The spark.marklogic.streamFiles option can also be used when reading GZIP, ZIP, and archive files.

Reading any file

If you wish to read files without any special handling provided by the connector, you can use the Spark Binary data source. If you try to write these rows as documents, the connector will recognize the Binary data source schema and write each row as a separate document. For example, the following will write each file in the examples/getting-started/data directory in this repository without any special handling of each file:

spark.read.format("binaryFile") \
  .option("recursiveFileLookup", True) \
  .load("data") \
  .write.format("marklogic") \
  .option("spark.marklogic.client.uri", "spark-example-user:password@localhost:8003") \
  .option("spark.marklogic.write.collections", "binary-example") \
  .option("spark.marklogic.write.permissions", "rest-reader,read,rest-writer,update") \
  .option("spark.marklogic.write.uriReplace", ".*data,'/binary-example'") \
  .mode("append") \
  .save()

The above will result in each document in the data directory being written as a document to MarkLogic. MarkLogic will determine the document type based on the file extension.

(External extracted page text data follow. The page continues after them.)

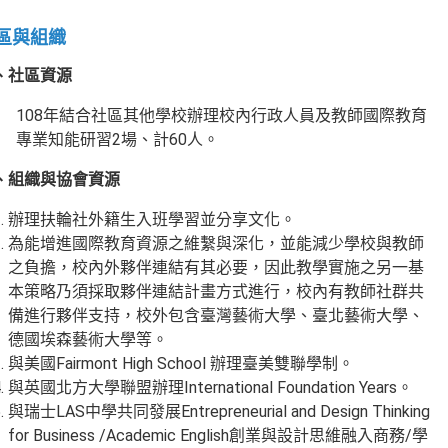
區與組織
、社區資源
108年結合社區其他學校辦理校內行政人員及教師國際教育
專業知能研習2場、計60人。
、組織與協會資源
辦理扶輪社外籍生入班學習並分享文化。
為能增進國際教育資源之維繫與深化，並能減少學校與教師
之負擔，校內外夥伴連結有其必要，因此教學實施之另一基
本策略乃須採取夥伴連結計畫方式進行，校內有教師社群共
備進行夥伴支持，校外包含臺灣藝術大學、臺北藝術大學、
德國埃森藝術大學等。
與美國Fairmont High School 辦理臺美雙聯學制。
與英國北方大學聯盟辦理International Foundation Years。
與瑞士LAS中學共同發展Entrepreneurial and Design Thinking
for Business /Academic English創業與設計思維融入商務/學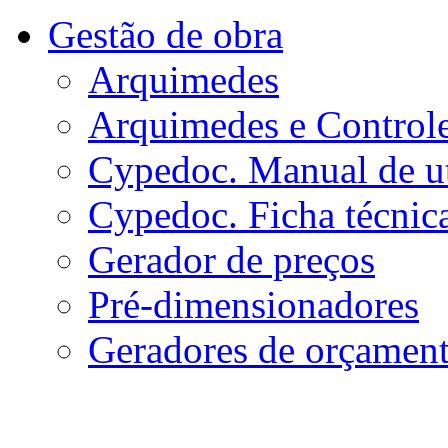
Gestão de obra
Arquimedes
Arquimedes e Control
Cypedoc. Manual de ut
Cypedoc. Ficha técnic
Gerador de preços
Pré-dimensionadores
Geradores de orçamen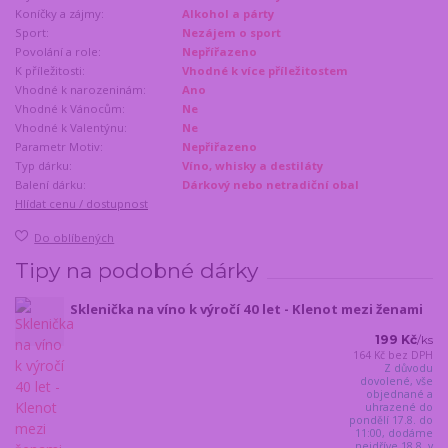
Koníčky a zájmy:
Alkohol a párty
Sport:
Nezájem o sport
Povolání a role:
Nepřířazeno
K příležitosti:
Vhodné k více příležitostem
Vhodné k narozeninám:
Ano
Vhodné k Vánocům:
Ne
Vhodné k Valentýnu:
Ne
Parametr Motiv:
Nepřiřazeno
Typ dárku:
Víno, whisky a destiláty
Balení dárku:
Dárkový nebo netradiční obal
Hlídat cenu / dostupnost
Do oblíbených
Tipy na podobné dárky
Sklenička na víno k výročí 40 let - Klenot mezi ženami
199 Kč
/
ks
164 Kč
bez DPH
Z důvodu
dovolené, vše
objednané a
uhrazené do
pondělí 17.8. do
11:00, dodáme
nejdříve 18.8. v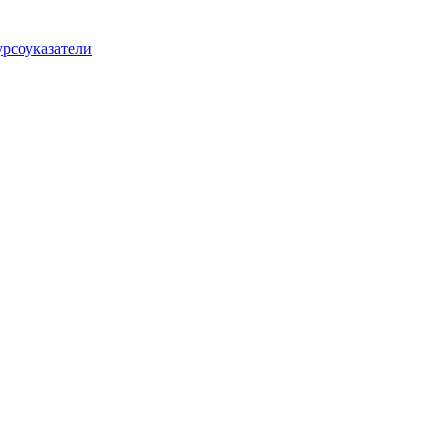
рсоуказатели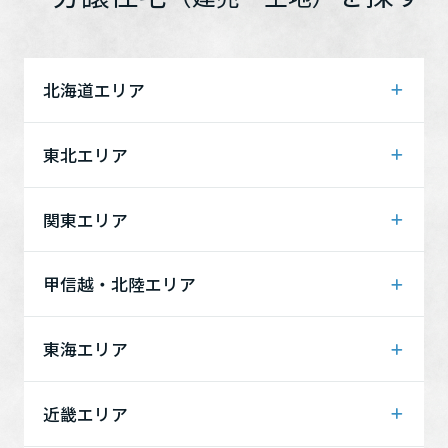
ホームを結ぶコミュニケーションサイト。お得・便利・安心なコン
新卒者採用
向のまちづくりを実現していきます。
ホームラウンジ リフォーム
テンツや、ミサワホームからの大切なお知らせなど配信していま
す。
ミサワゼネラルソリューション
中途採用
これから住まいをご検討の方
ミサワオーナーズクラブ
北海道エリア
多彩な動画やこだわりが詰まった建築実例、注目の最新情報など、
障がい者採用
住まいづくりを楽しく学べるデジタルラウンジです。
北海道
東北エリア
ホームラウンジ 新築・戸建て
ウエルネス事業
青森県
岩手県
関東エリア
海外事業
宮城県
秋田県
茨城県
栃木県
甲信越・北陸エリア
山形県
福島県
群馬県
埼玉県
新潟県
富山県
東海エリア
千葉県
東京都
石川県
福井県
岐阜県
静岡県
近畿エリア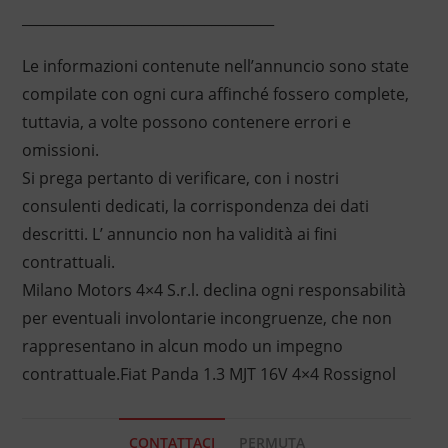
____________________________________
Le informazioni contenute nell’annuncio sono state
compilate con ogni cura affinché fossero complete,
tuttavia, a volte possono contenere errori e
omissioni.
Si prega pertanto di verificare, con i nostri
consulenti dedicati, la corrispondenza dei dati
descritti. L’ annuncio non ha validità ai fini
contrattuali.
Milano Motors 4×4 S.r.l. declina ogni responsabilità
per eventuali involontarie incongruenze, che non
rappresentano in alcun modo un impegno
contrattuale.Fiat Panda 1.3 MJT 16V 4×4 Rossignol
CONTATTACI
PERMUTA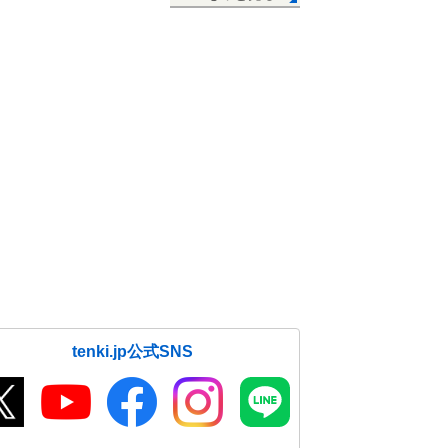
tenki.jp公式SNS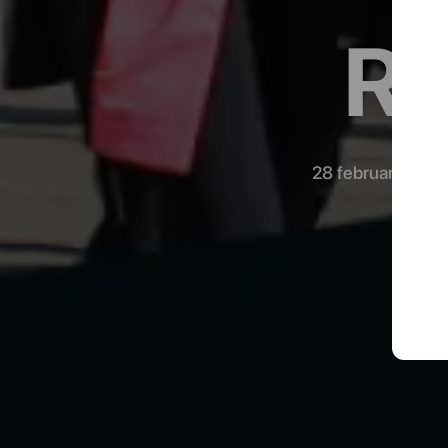
R
28 februarie 202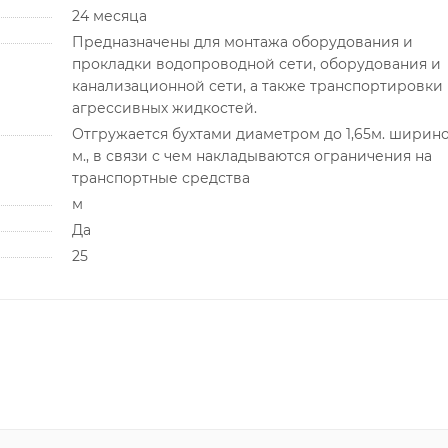
24 месяца
Предназначены для монтажа оборудования и
прокладки водопроводной сети, оборудования и
канализационной сети, а также транспортировки
агрессивных жидкостей.
Отгружается бухтами диаметром до 1,65м. шириной
м., в связи с чем накладываются ограничения на
транспортные средства
м
Да
25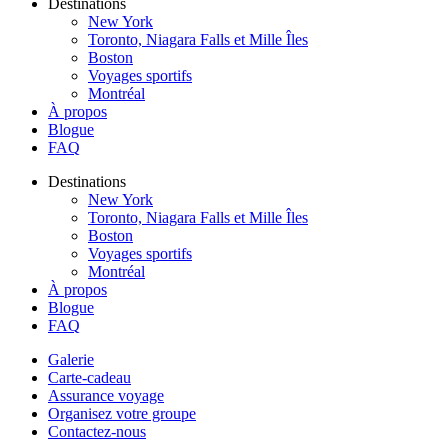
Destinations
New York
Toronto, Niagara Falls et Mille Îles
Boston
Voyages sportifs
Montréal
À propos
Blogue
FAQ
Destinations
New York
Toronto, Niagara Falls et Mille Îles
Boston
Voyages sportifs
Montréal
À propos
Blogue
FAQ
Galerie
Carte-cadeau
Assurance voyage
Organisez votre groupe
Contactez-nous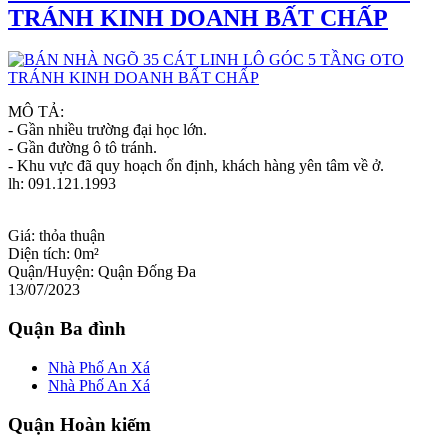
TRÁNH KINH DOANH BẤT CHẤP
MÔ TẢ:
- Gần nhiều trường đại học lớn.
- Gần đường ô tô tránh.
- Khu vực đã quy hoạch ổn định, khách hàng yên tâm về ở.
lh: 091.121.1993
Giá:
thỏa thuận
Diện tích:
0m²
Quận/Huyện:
Quận Đống Đa
13/07/2023
Quận Ba đình
Nhà Phố An Xá
Nhà Phố An Xá
Quận Hoàn kiếm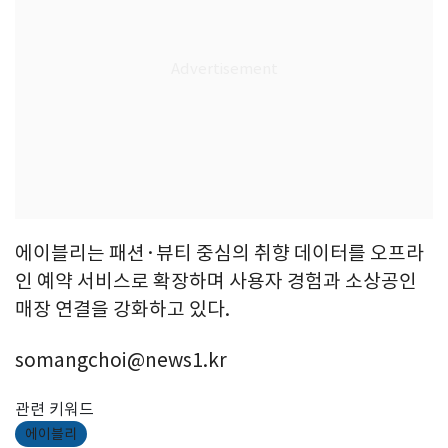
에이블리는 패션·뷰티 중심의 취향 데이터를 오프라
인 예약 서비스로 확장하며 사용자 경험과 소상공인
매장 연결을 강화하고 있다.
somangchoi@news1.kr
관련 키워드
에이블리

If you are writing files with extensions that MarkLogic does not recognize based on its configured set of MIME types, you can force a document type for each file with an unrecognized extension:

  .option("spark.marklogic.write.fileRows.documentType", "JSON")

The spark.marklogic.write.fileRows.documentType option supports values of JSON, XML, and TEXT.

Please see the guide on writing data for information on how “file rows” can then be written to MarkLogic as documents.